Surprisingly, looking at schools in greater detail actually results in a more easily understood picture of whether the school is doing a good job. And this picture is definitely more credible and useful than the lists of school-comparing test scores that now hit the papers two or three times a year. Such lists tell little about what is wrong with a school, even less about how to improve it. What we need is information that will hold schools accountable, in a way that points toward improvement while it reports on results.

What might suggest whether a school is likely to encourage and nurture outstanding programs and teachers, rather than frustrate them or drive them out? We think the public needs to know about the learning opportunities a school provides, the expectations it holds for students and the professional conditions it provides teachers.

Opportunities to learn. If the school has no French class, few will learn French at school.

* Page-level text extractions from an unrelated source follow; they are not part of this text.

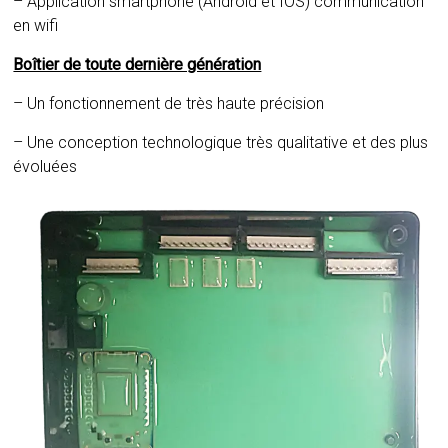
– Application smartphone (Android et IOS) communication
en wifi
Boîtier de toute dernière génération
– Un fonctionnement de très haute précision
– Une conception technologique très qualitative et des plus
évoluées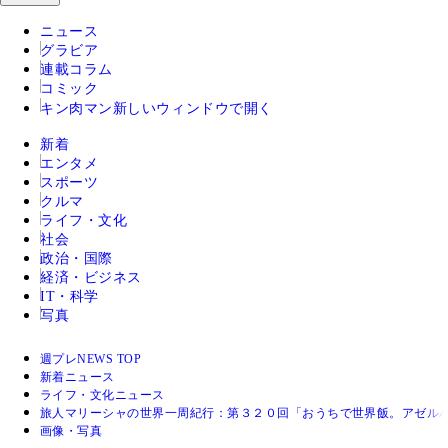
ニュース
グラビア
連載コラム
コミック
キン肉マン
新しいウィンドウで開く
新着
エンタメ
スポーツ
クルマ
ライフ・文化
社会
政治・国際
経済・ビジネス
IT・科学
写真
週プレNEWS TOP
新着ニュース
ライフ・文化ニュース
旅人マリーシャの世界一周紀行：第３２０回「おうちで世界飯。アゼル
画像・写真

No music? No computers? Then no one learns much about music or computers at school. These are obvious examples of lack of opportunity. Most are more subtle. For example, all third-graders receive reading instruction, but the quantity and quality of that instruction varies from class to class and school to school. Likewise, every high school teaches math, English and science; but tracking (assigning students to high- or low-ability classes) keeps many children from coming in contact with rich knowledge and engaging teaching. The public needs to know what subjects are taught, and how and why students are assigned to particular classes.

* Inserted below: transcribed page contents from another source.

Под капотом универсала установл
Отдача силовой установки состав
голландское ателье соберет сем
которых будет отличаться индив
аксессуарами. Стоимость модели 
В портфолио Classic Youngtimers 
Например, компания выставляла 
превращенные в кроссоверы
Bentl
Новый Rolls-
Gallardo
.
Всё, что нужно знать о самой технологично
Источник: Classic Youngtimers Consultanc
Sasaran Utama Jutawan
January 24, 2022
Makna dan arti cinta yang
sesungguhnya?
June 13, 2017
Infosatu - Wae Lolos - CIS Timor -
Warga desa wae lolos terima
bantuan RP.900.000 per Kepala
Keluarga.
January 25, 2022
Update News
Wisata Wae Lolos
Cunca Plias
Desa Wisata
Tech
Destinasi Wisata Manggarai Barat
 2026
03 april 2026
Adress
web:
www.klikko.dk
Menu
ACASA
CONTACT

Children need classrooms and libraries full of books, science equipment and laboratory space. You don’t need statistics to find out if your school has enough materials, equipment and facilities. Just ask the teachers what they have and what they need to do a good job. Few long for exotic luxuries.

School accountability might inform the public about class size and the impact that size has on children’s opportunities. Lowering class size is often perceived as a teacher issue--and a self-serving one at that. But class size not only affects the time teachers have available to spend with individual children, it also influences teachers’ flexibility in experimenting with teaching strategies.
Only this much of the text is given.